Tesla's Germany nightmare just got worse. The EV giant sold just 750 vehicles in October - less than half of last year's numbers - as Elon Musk's political controversies and fierce European competition finally catch up with the company in one of Europe's biggest car markets. The collapse comes despite Tesla launching a cheaper Model Y variant and building cars right in Brandenburg.
Tesla is getting crushed in Germany, and the numbers tell a brutal story. The company managed to sell just 750 electric vehicles in October - a staggering drop from the 1,607 it moved in the same month last year, according to fresh data from Germany's federal transport authority.
This isn't just a bad month for Tesla. The year-to-date picture is equally grim, with Tesla's German sales plummeting 50% to 15,595 units while the overall German EV market actually expanded nearly 40% to 434,627 new battery electric vehicles. That's a market share collapse happening in real time.
The irony cuts deep - Tesla operates a massive assembly plant in Brandenburg, just outside Berlin, yet the company has become anything but a hometown favorite. Elon Musk's increasingly inflammatory political rhetoric, particularly his vocal endorsement of Germany's far-right AfD party, has seriously damaged Tesla's brand among German consumers who tend to lean left politically.
The AfD endorsement wasn't just a casual political statement - it represented a fundamental misreading of Tesla's core customer base. German EV buyers, typically environmentally conscious and progressive, found themselves facing an uncomfortable choice between their climate values and supporting a company whose CEO champions anti-immigrant extremism.

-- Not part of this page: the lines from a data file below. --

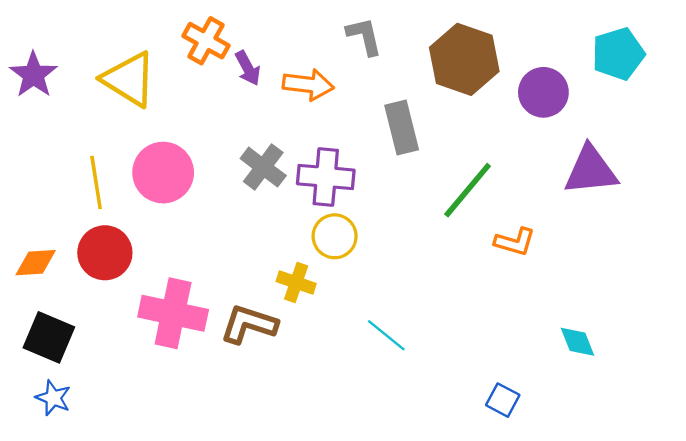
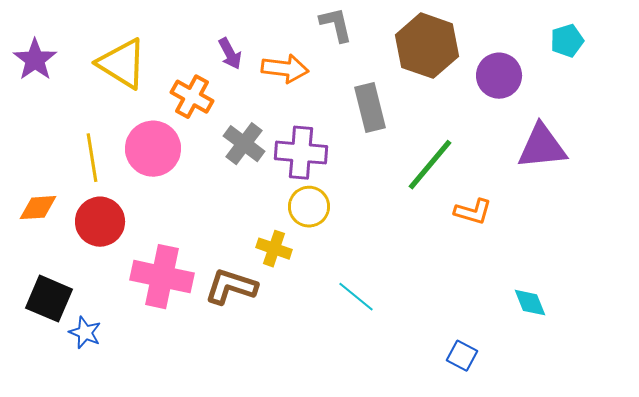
orange cross: (206, 41) -> (192, 97), moved
cyan pentagon: (618, 54) -> (567, 41), size x0.7
orange diamond: (36, 263) -> (38, 208), moved
blue star: (53, 398) -> (85, 333), moved

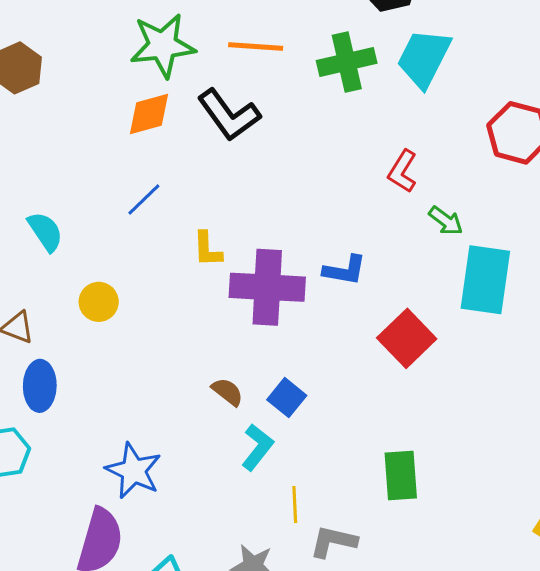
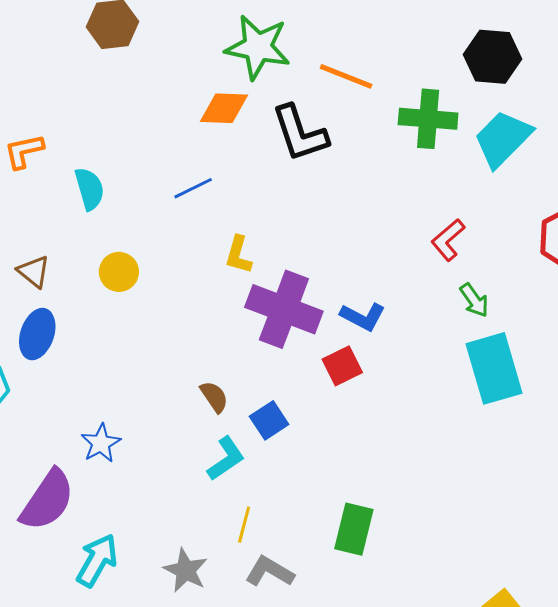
cyan rectangle: (485, 280) -> (494, 368), turned -42
red square: (407, 338) -> (342, 366), moved, size x0.7
blue star: (133, 471) -> (101, 443), size x0.7

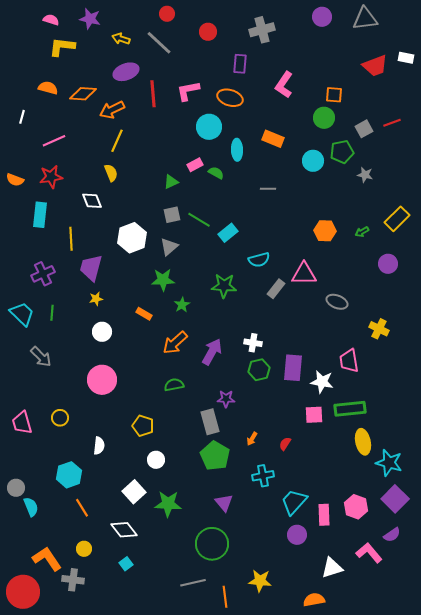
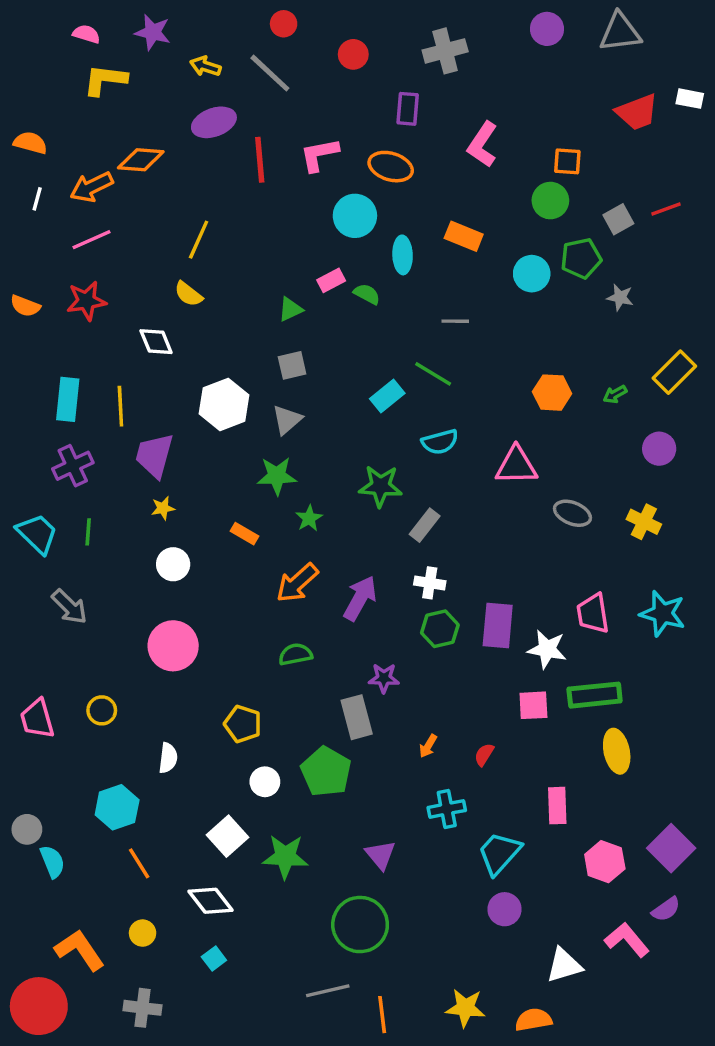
orange semicircle: (48, 88) -> (30, 143), moved
orange arrow: (112, 110) -> (92, 187), moved
yellow semicircle: (111, 173) -> (188, 294), turned 150
cyan rectangle: (40, 215) -> (68, 399), moved
green line: (199, 220) -> (433, 374), moved
gray rectangle: (276, 289) -> (425, 525), moved
yellow cross: (379, 329) -> (644, 522), moved
green pentagon: (215, 456) -> (326, 772), moved
cyan star: (389, 463) -> (663, 614), moved
pink rectangle: (324, 515) -> (557, 806), moved
gray cross: (73, 580) -> (143, 1008), moved
yellow star: (260, 581) -> (465, 1008), moved

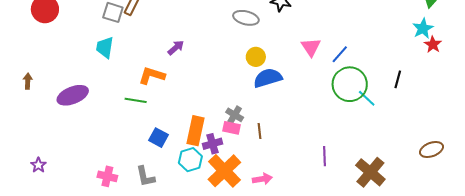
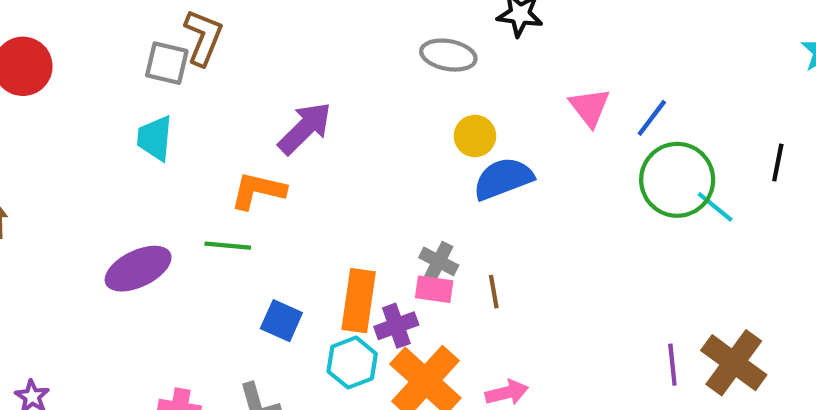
purple arrow: (176, 48) -> (305, 128), size x1.6
purple ellipse: (73, 95) -> (138, 269), moved
purple line: (324, 156) -> (672, 365), moved

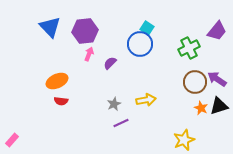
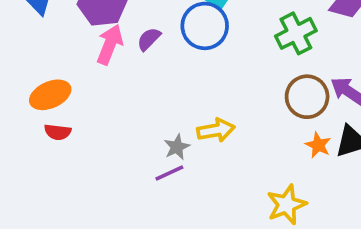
pink arrow: (89, 54) -> (110, 45), size x1.5
purple semicircle: (110, 63) -> (149, 39), moved
gray star: (114, 104) -> (177, 147), moved

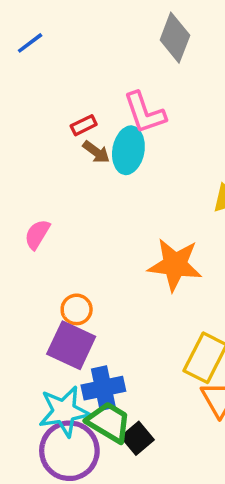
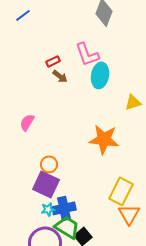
cyan ellipse: (128, 150) -> (100, 75), moved
cyan star: (64, 411) -> (48, 209), moved, size x0.5

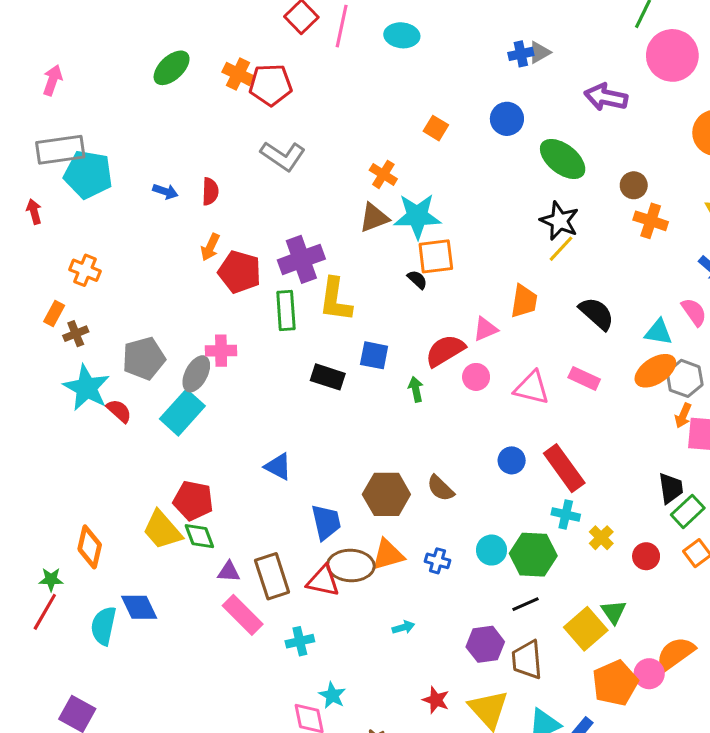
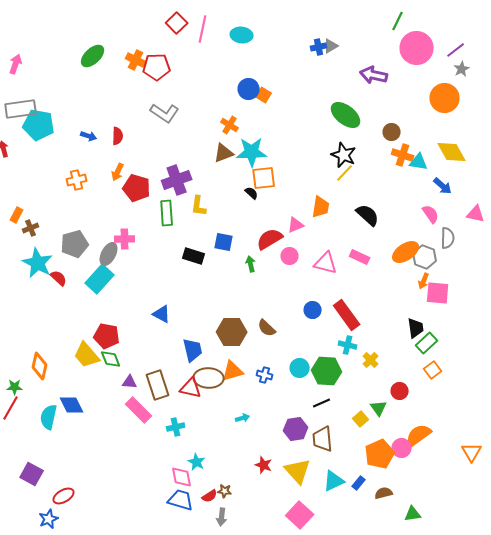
blue circle: (507, 119) -> (249, 89), moved
orange cross: (85, 270) -> (77, 180), moved, turned -36
yellow L-shape: (335, 300) -> (199, 206), size x0.7
cyan triangle: (658, 332) -> (419, 162), moved
red circle: (646, 556) -> (400, 391), moved
yellow square: (586, 629) -> (361, 419), size x0.6

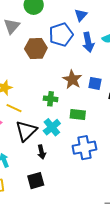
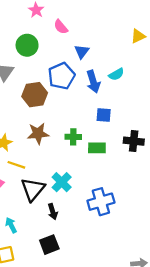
brown star: (72, 79) -> (38, 133), moved, turned -30
blue square: (95, 83) -> (104, 115), moved
green cross: (51, 99) -> (73, 137), moved
green rectangle: (78, 114) -> (97, 148), moved

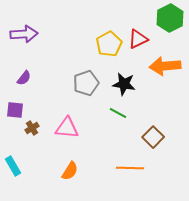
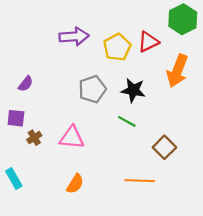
purple arrow: (24, 34) -> (74, 36), moved
orange arrow: (165, 66) -> (177, 71), turned -64

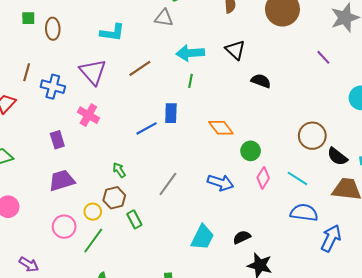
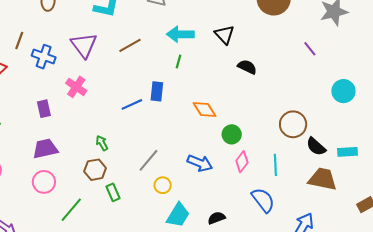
cyan line: (297, 178) -> (275, 165), turned 50
yellow circle: (93, 212) -> (163, 185), moved
blue semicircle: (304, 213) -> (263, 200), moved, turned 40
pink circle: (64, 227) -> (44, 182), moved

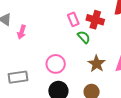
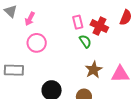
pink arrow: (22, 32) -> (30, 19), moved
pink circle: (56, 64) -> (37, 43), moved

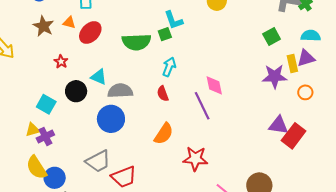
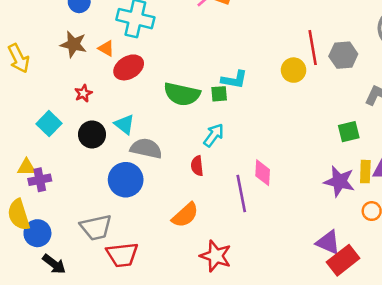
cyan L-shape: (173, 20) -> (234, 80), turned -75
brown star: (43, 26) -> (73, 44), turned -30
cyan square: (46, 104) -> (49, 124), moved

But politics isn't Tesla's only German headache. The company faces an increasingly crowded field of European and Chinese competitors offering smaller, more affordable EVs. Many of these rivals price their vehicles below €35,000, making Tesla's premium positioning harder to justify for budget-conscious consumers.
Recognizing the threat, Tesla scrambled to respond. During October, the company began selling a stripped-down version of its Model Y SUV in Germany, priced at €39,990 - roughly €5,000 cheaper than previously available Model Y variants. The move represents a significant strategic shift for a company that has historically resisted racing to the bottom on price.
Yet even with this price cut, Tesla's October sales continued their downward spiral. The new budget Model Y clearly hasn't been enough to stem the bleeding, raising questions about whether Tesla waited too long to address German market realities.